It used to be the biggest things we had to complain about on Facebook were too many baby pictures and inspirational memes. Those were the days. Now, how many of you have “friends” who use Facebook to push their home businesses, i.e. pyramid schemes, i.e. Momtrepreneur crap? Repeat after me, friends do not try to trick friends into pyramid schemes on Facebook.
They don’t call them pyramid schemes anymore, the new label is “multi-level marketing,” or MLM. The difference is, MLMs have a product, pyramid schemes do not. But there are some similarities because it’s still incredibly hard to make money off of selling these products, and there is always an investment required and the recruiting of people to buy. If an old “friend” you haven’t heard from in years all of a sudden starts sending you private messages and acting like she cares about your life — don’t be fooled. There’s probably a pitch coming. Or an invitation to a “Facebook party.” Or a constant stream of pictures of her working out.
If you spot any of these items in your news feed, your old friend might be trying to sell you something. Which is fine — but I’ll just warn you that if you bite, you may be in for months of annoying emails and messages.
No, I don’t want your super-expensive protein shake.
I got suckered into this one once. It’s actually not bad, if you don’t mind spending $150 a month on protein shakes. The price isn’t the worst part; The purchase comes with someone emailing you constantly and nagging you about buying other products and working out. Shut up. I started using my juicer again and eating some nuts. Problem solved.
No, I don’t want to see endless videos of you working out.
This is from Beachbody, the MLM site that sells the above mentioned Shakeology. This is a combination of working out and tupperware. I’m not kidding.
You actually still look 40, and I’m not buying that face cream.
These sellers use good lighting to pretend that this face cream that has never had any clinical trials actually makes you look younger. Not sure about that. But it will make you poorer.

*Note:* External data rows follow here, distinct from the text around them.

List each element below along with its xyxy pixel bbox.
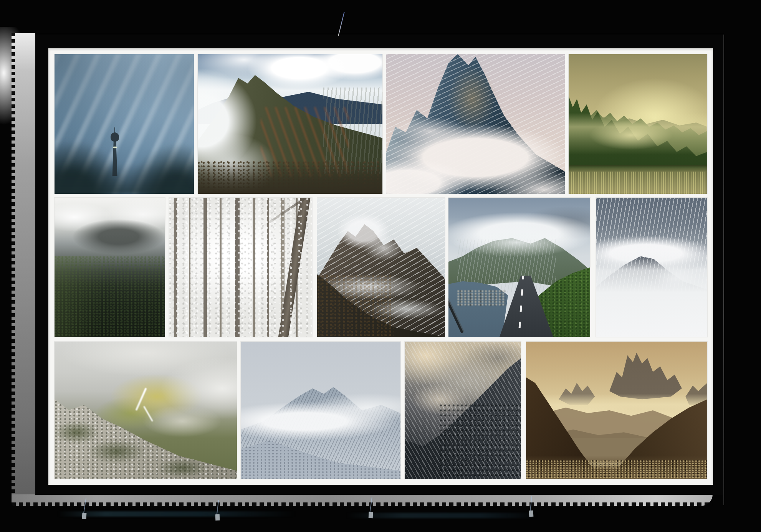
frost-speckle-layer [169,198,312,337]
photo-highland-valley [55,342,237,479]
rubble-speckle [526,460,707,479]
photo-alpine-spire [386,54,565,194]
frame-edge-highlight [723,35,724,505]
lighthouse-lights [113,146,117,149]
lighthouse-mast [114,127,115,133]
photo-grid [55,54,707,479]
photo-minimal-fog-hill [596,198,707,337]
debris-tick [529,511,534,517]
framed-collage-mockup [0,0,761,532]
low-cloud-layer [386,54,565,194]
photo-cloud-over-dark-forest [55,198,165,337]
photo-storm-light-slope [405,342,521,479]
foreground-shadow [55,163,194,194]
photo-cloud-ridge [198,54,382,194]
shadow-streak-left [58,511,296,517]
photo-golden-dolomite-ridges [526,342,707,479]
photo-misty-coast-road [448,198,590,337]
photo-golden-forest-lake [569,54,707,194]
lighthouse-dome [111,132,119,142]
photo-snow-dusted-peak [317,198,445,337]
forest-texture [55,256,165,337]
conifer-speckle [440,403,521,479]
photo-foggy-lighthouse [55,54,194,194]
debris-tick [369,512,373,518]
larch-texture [317,274,394,337]
frame-outer-bevel-left [12,33,35,506]
debris-tick [215,514,220,520]
lake-sparkle [569,172,707,194]
scratch-mark-top [338,12,344,36]
shadow-streak-right [346,513,538,518]
photo-pale-snow-range [241,342,400,479]
shrub-foreground [198,160,382,194]
debris-tick [82,513,87,519]
photo-foggy-forest-canopy [169,198,312,337]
rolling-fog-layer [55,342,237,479]
fog-sea-layer [596,198,707,337]
rocky-shore-texture [457,290,505,307]
frame-outer-bevel-bottom [12,494,713,506]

I’m a grown woman, I don’t want leopard-print nail art.
Adult women actually put this stuff on their nails. Then they try to get you to attend “Facebook parties,” which is a party trying to sell you stuff without even the benefit of food and drinks.
How many scented things can one person own?
It’s not a candle, it’s a scented bar that melts over a burner. I’m convinced my child would try to eat these immediately, but who knows? Almost a million people like them on Facebook, so maybe they are on to something.
There is nothing wrong with liking these products, it’s the constantly trying to sell them to your friends and family that’s annoying. Multi-level-marketing relies on
tricking convincing others that there is money to be made by joining your ranks and also becoming a seller. Since going door-to-door isn’t really how things work anymore, people naturally hit up their friends and connections on Facebook.
If you do this, you may see less and less engagement on the social network, because everyone has started unfollowing your annoying ass. Proceed with caution.